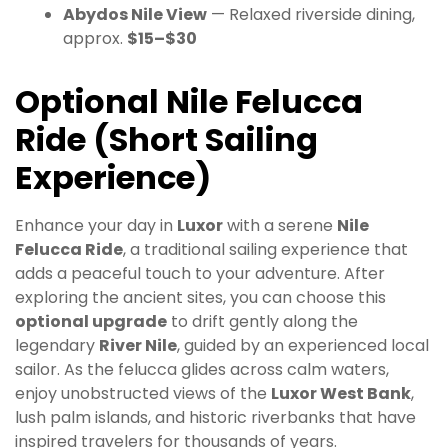
Abydos Nile View
— Relaxed riverside dining,
approx.
$15–$30
Optional Nile Felucca
Ride (Short Sailing
Experience)
Enhance your day in
Luxor
with a serene
Nile
Felucca Ride
, a traditional sailing experience that
adds a peaceful touch to your adventure. After
exploring the ancient sites, you can choose this
optional upgrade
to drift gently along the
legendary
River Nile
, guided by an experienced local
sailor. As the felucca glides across calm waters,
enjoy unobstructed views of the
Luxor West Bank
,
lush palm islands, and historic riverbanks that have
inspired travelers for thousands of years.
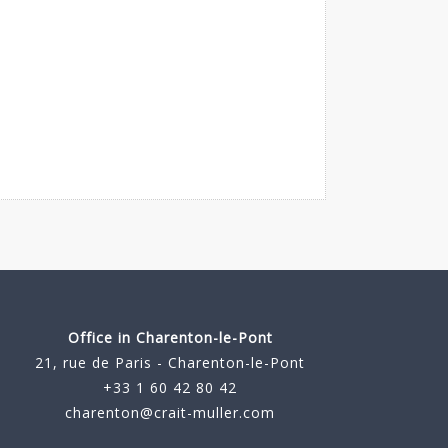
Office in Charenton-le-Pont
21, rue de Paris - Charenton-le-Pont
+33 1 60 42 80 42
charenton@crait-muller.com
━━━━━━━━━━━━━━━━
Reproduce, exactly as they stand in the data above, the lines from the one that holds "Experience)" to the one that holds "sailor. As the", inclusive.

Response>
Experience)
Enhance your day in
Luxor
with a serene
Nile
Felucca Ride
, a traditional sailing experience that
adds a peaceful touch to your adventure. After
exploring the ancient sites, you can choose this
optional upgrade
to drift gently along the
legendary
River Nile
, guided by an experienced local
sailor. As the felucca glides across calm waters,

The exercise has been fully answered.